In a directly heated dryer, the heat transfer rate and process atmosphere composition/volume are dependent, therefore consideration must be given to the gas velocity to avoid entrainment, as well as compatibility of the process material with the drying gas composition.
A process designer needs to consider the implication of process off-gas volume. Process gas and the heat transfer media comingle which effect off-gas treatment equipment sizing.
Directly Heated Rotary Dryers from Thermal Processing Solutions are particularly suited to a variety of applications that:
Tolerate direct contact of the process material with the process gas used as a heating media.
Tolerate hot gas contact with process material, either at the feed end or product end depending on if arranged as parallel-flow or counter-flow
Tolerate a single point source of heat and limited temperature profile control from the feed end to the discharge end as contrasted with an Indirectly Heated Dryer that can be arranged with multiple heating zones.
Indirectly Heated Dryer
An indirectly heated rotary dryer is essentially the same arrangement as the indirectly heated calciner but is designed for operation at much lower temperatures. The indirectly heated dryer can be arranged with multiple heating zones and for parallel flow or counter flow operation.
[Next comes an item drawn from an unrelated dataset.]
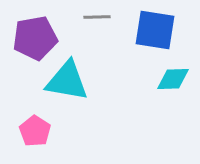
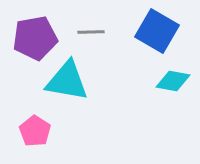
gray line: moved 6 px left, 15 px down
blue square: moved 2 px right, 1 px down; rotated 21 degrees clockwise
cyan diamond: moved 2 px down; rotated 12 degrees clockwise
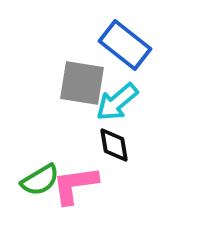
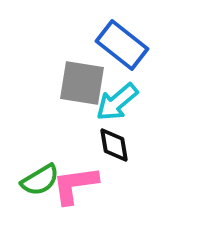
blue rectangle: moved 3 px left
That is the process gas sweeps in the same direction or opposite direct relative to the material flow.
In an indirectly heated dryer, the heat transfer rate and process atmosphere composition/volume are independent, therefore the issue of process material entrainment is less of a consideration
A process designer needs to consider the beneficial effect of the process off-gas volume contrasted with a directly heated dryer relative to the reduced gas treatment equipment sizing.
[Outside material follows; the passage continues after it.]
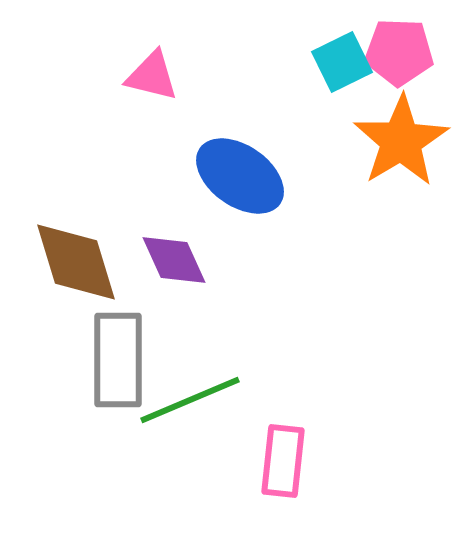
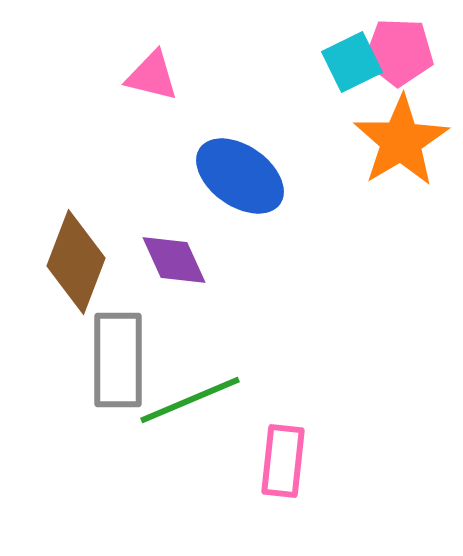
cyan square: moved 10 px right
brown diamond: rotated 38 degrees clockwise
Indirectly Heated Rotary Dryers from Thermal Processing Solutions are particularly suited to a variety of applications that:
Require isolation of the process material
Benefit from the temperature control of a multizone heating arrangement
Require control of sweep gas velocity relative to entrainment of fine process material
Benefit from relatively smaller off-gas treatment system requirements compared to directly heated dryer alternatives.